Hot: Semicolons. Not: Ampersands.

TorgoX on 2005-12-02T05:45:52

Dear Log,

«B.2.2: Ampersands in URI attribute values

The URI that is constructed when a form is submitted may be used as an anchor-style link (e.g., the href attribute for the element). Unfortunately, the use of the "&" character to separate form fields interacts with its use in SGML attribute values to delimit character entity references. For example, to use the URI "http://host/?x=1&y=2" as a linking URI, it must be written <A href="http://host/?x=1&#38;y=2"> or <A href="http://host/?x=1&amp;y=2">.

We recommend that HTTP server implementors, and in particular, CGI implementors support the use of ";" in place of "&" to save authors the trouble of escaping "&" characters in this manner.»

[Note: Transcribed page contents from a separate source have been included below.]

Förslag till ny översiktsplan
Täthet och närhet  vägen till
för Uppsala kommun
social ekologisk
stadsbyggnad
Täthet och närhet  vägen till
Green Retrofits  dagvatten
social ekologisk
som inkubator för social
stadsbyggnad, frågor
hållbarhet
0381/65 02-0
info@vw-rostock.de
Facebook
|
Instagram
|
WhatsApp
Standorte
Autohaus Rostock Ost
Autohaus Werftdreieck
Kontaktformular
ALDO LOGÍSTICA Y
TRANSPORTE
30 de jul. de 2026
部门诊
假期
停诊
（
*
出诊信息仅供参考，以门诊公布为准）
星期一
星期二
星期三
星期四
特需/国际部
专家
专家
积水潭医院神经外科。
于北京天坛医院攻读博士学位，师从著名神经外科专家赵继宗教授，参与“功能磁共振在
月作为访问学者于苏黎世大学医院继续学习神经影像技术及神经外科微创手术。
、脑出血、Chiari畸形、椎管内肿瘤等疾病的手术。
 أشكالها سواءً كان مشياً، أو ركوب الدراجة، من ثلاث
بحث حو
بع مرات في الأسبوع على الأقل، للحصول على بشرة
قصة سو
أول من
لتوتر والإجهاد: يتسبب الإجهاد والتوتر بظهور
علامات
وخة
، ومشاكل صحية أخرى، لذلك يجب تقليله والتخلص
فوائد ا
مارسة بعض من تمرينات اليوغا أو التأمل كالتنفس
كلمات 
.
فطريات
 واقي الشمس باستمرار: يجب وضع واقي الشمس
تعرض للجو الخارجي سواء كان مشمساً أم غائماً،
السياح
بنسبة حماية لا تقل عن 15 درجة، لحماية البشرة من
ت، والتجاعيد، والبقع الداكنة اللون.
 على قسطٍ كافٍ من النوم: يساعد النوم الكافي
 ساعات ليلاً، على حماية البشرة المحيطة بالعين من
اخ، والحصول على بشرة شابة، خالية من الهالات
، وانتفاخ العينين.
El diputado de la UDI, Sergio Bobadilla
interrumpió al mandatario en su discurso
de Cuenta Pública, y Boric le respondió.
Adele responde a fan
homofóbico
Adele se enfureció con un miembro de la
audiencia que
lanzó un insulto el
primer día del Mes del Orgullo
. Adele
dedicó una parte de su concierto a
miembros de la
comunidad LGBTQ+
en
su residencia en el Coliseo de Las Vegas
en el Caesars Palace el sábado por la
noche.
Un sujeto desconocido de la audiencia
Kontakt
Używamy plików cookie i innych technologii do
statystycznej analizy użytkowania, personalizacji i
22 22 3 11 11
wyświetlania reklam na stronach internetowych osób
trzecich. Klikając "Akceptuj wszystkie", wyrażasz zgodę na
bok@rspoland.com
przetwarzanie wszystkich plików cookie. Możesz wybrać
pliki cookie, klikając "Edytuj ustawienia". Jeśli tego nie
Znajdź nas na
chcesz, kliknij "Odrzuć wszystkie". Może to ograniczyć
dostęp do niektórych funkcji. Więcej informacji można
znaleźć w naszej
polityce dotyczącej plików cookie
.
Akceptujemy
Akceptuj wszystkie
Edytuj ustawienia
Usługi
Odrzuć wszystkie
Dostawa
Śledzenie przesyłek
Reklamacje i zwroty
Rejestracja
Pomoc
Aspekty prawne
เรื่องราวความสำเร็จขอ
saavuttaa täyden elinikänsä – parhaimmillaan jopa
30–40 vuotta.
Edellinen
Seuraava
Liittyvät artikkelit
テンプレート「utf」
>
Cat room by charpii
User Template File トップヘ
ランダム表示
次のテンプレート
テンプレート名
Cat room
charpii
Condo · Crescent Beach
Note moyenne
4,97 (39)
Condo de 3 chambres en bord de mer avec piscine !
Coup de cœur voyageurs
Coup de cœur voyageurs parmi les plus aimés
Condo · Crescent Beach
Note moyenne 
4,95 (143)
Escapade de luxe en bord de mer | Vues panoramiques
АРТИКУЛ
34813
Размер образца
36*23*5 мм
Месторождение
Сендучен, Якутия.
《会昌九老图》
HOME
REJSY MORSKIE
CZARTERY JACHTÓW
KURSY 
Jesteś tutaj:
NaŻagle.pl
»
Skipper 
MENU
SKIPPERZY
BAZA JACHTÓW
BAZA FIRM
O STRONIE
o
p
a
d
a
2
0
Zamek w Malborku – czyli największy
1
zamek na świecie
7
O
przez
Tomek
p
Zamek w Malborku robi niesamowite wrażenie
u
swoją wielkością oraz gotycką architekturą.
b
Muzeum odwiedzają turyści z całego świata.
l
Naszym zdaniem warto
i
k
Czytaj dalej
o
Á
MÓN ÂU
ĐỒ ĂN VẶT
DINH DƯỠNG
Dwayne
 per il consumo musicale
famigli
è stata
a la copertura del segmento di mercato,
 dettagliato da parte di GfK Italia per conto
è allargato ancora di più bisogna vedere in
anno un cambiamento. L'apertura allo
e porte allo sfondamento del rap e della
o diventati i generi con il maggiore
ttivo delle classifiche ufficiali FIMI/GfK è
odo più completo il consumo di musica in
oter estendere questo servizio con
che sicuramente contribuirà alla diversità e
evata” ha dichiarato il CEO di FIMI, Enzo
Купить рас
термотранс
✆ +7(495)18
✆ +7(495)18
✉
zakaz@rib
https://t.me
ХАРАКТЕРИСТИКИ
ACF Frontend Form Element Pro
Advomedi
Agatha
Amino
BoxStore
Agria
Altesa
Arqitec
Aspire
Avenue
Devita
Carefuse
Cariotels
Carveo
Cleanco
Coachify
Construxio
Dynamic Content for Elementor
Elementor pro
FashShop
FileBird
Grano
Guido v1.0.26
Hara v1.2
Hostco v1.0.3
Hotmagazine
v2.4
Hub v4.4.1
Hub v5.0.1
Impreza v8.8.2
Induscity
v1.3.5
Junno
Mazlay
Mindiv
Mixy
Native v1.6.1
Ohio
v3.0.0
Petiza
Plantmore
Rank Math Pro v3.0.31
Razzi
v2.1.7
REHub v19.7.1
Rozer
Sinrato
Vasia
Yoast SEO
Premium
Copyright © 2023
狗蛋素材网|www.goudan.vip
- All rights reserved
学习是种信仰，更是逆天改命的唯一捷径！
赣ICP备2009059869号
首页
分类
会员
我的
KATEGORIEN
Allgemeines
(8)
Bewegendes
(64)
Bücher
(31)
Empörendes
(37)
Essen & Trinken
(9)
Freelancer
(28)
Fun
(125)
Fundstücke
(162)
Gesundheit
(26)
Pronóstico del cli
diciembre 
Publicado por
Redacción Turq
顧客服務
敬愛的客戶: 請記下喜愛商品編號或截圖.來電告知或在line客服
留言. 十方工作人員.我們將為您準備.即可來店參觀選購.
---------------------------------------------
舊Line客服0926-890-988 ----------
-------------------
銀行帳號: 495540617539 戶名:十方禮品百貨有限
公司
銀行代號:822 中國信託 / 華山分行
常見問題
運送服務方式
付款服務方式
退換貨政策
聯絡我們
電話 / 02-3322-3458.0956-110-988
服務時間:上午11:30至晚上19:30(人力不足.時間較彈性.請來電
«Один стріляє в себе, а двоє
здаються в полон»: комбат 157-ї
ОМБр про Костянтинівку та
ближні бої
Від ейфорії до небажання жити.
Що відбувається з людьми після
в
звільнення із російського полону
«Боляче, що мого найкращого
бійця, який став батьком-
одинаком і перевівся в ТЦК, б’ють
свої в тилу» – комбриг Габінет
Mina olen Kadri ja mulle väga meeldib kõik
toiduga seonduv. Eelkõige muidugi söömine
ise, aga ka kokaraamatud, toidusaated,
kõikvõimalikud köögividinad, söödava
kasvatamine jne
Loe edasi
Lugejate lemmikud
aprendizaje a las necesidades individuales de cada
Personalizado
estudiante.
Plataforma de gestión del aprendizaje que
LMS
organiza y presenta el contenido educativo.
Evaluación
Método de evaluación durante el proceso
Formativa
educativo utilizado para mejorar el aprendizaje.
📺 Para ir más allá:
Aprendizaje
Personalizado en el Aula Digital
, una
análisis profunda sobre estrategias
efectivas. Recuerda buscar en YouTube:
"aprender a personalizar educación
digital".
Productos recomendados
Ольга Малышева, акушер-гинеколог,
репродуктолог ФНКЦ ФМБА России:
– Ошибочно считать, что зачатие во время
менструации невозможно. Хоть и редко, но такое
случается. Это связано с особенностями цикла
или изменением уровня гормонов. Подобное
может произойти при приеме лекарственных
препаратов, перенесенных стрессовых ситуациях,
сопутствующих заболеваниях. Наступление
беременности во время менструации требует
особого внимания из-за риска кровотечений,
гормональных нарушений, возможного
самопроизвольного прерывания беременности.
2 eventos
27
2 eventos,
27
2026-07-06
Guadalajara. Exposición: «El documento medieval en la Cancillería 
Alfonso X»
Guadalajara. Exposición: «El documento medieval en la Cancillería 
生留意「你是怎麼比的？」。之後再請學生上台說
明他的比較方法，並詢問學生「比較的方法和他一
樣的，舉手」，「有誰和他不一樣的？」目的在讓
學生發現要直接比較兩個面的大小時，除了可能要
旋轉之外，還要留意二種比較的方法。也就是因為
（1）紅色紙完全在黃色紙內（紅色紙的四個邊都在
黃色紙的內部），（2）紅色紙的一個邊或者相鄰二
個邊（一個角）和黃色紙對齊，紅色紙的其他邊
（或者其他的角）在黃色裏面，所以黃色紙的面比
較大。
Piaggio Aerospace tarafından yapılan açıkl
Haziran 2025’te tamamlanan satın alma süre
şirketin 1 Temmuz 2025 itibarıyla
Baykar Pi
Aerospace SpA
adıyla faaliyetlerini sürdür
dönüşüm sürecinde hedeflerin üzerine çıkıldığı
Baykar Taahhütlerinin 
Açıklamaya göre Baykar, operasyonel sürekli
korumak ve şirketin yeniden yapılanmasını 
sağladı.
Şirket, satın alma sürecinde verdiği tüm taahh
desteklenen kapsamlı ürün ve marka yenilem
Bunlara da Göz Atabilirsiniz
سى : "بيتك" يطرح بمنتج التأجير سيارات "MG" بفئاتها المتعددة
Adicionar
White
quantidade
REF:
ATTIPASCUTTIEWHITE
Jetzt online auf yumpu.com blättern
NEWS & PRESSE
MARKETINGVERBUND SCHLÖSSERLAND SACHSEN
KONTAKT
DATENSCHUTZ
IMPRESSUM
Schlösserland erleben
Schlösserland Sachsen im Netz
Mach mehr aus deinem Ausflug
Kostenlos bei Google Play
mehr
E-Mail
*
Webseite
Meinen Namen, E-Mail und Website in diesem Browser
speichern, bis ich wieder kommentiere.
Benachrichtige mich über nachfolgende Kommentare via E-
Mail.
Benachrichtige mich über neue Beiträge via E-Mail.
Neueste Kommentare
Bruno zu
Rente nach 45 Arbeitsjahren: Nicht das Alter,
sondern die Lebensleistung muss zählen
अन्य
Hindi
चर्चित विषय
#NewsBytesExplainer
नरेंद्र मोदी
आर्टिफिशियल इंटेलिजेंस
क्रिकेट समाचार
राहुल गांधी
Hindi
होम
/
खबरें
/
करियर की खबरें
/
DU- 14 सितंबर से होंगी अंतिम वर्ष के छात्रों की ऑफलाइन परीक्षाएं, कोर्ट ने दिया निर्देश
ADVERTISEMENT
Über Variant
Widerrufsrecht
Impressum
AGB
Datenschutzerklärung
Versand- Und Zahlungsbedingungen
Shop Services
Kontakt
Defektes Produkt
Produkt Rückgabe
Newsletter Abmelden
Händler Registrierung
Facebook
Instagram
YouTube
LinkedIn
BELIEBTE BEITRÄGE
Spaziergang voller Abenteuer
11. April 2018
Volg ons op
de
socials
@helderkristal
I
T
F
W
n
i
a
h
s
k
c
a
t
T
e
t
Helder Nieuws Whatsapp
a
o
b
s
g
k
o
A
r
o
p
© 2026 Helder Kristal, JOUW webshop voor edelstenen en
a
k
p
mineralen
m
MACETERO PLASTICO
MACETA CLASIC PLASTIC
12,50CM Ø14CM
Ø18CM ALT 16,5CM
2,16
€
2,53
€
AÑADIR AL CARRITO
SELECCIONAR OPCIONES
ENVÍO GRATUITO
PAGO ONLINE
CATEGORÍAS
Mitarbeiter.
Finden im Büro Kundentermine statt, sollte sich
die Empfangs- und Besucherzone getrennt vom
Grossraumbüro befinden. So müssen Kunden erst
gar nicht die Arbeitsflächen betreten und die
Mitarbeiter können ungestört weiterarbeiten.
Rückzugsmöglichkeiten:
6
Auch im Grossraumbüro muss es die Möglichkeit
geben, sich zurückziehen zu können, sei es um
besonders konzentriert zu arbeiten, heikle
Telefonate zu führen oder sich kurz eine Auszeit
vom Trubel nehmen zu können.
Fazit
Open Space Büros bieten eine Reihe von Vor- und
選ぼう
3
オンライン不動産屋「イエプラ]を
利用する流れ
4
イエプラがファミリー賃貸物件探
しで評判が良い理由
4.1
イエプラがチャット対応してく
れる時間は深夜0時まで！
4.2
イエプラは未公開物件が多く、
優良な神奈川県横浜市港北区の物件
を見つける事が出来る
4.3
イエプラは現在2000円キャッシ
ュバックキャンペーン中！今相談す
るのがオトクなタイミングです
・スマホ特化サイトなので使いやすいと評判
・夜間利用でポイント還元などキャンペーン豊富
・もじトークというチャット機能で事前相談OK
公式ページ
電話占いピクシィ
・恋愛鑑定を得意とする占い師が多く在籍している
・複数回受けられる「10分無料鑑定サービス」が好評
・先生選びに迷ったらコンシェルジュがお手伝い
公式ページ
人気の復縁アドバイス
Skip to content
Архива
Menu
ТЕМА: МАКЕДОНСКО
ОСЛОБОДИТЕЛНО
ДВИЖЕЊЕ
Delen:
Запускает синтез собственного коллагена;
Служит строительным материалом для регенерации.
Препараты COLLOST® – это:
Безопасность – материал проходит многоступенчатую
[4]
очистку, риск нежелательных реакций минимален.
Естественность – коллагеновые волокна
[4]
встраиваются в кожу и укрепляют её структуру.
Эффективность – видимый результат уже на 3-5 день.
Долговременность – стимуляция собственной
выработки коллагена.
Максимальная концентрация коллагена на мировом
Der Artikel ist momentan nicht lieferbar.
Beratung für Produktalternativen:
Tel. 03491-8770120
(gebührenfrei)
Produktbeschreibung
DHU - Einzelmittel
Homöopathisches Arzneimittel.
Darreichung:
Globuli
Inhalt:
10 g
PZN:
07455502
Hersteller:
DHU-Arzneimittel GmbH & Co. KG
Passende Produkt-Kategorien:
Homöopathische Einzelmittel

It's not a new recommendation either. It's been there since 1995. CGI.pm supports it, but I doubt I've ever seen it actually used anywhere.


Support

Dom2 on 2005-12-02T07:54:12

Part of the trouble is the lack of support. I always use URI.pm to generate URLs with query strings correctly, but it insists on producing ampersands. I know, I should submit a patch.

The other part of the problem is the fact that our tools are fundamentally broken and insecure.

-Dom

Re:Support

dws on 2005-12-02T08:44:02

There's already a patch for URI, but the bug its attached was submitted prior to the W3C XHTML recommendation, and has a low priority. I submitted a meta bug. Additional lobbying might help, though.

Re:Support

dlc on 2005-12-02T16:16:32

I always use URI.pm to generate URLs with query strings correctly, but it insists on producing ampersands. I know, I should submit a patch.

I don't think that's a URI.pm bug, since escaping the query string is only relevant when it's being used as an attribute value. I'd say it's a bug in whatever is generating the HTML code.

(Unless you mean the patch changes it to emit semi-colons instead of ampersands, in which case, I apologize, because you're correct.)

Re:Support

Dom2 on 2005-12-02T16:22:40

Yes, that's exactly what I was referring to. I reckon that there should be a global variable in URI::_query or something to set which one you would prefer. I haven't looked at the relevant bug yet to see if that's how it's done.

-Dom

Re:

Aristotle on 2005-12-03T06:23:51

Funny, I complained about that just recently – PHP still isn’t configured to accept semicolonised query strings by default. It’s by far the biggest offender.

Maybe I should take a look at what the Rails and Django folk are doing and complain at them too.

Perl stuff is mostly good about this.

OAI

pudge on 2005-12-07T05:03:01

I wrote some OAI (Open Archives Initiative) code for Slashdot, for a certain search site to use to get data from us. OAI is XML, and part of the spec is to pass a "resumption token" for when the results list is incomplete (as tends to happen, since you don't want to put all the Slashdot data in one result list).

So for simplicity, I used the query string made to make the request as the resumption token, with the counter incremented. This meant encoding & as &, of course. The search site people thought the bug was mine, but it was in their code. I convinced them of this, thankfully, because that was easier than changing my code. But I shouldn't have used & in the resumption token (I have to use it in the query string, as per the OAI spec, but the spec allows the token to be anything).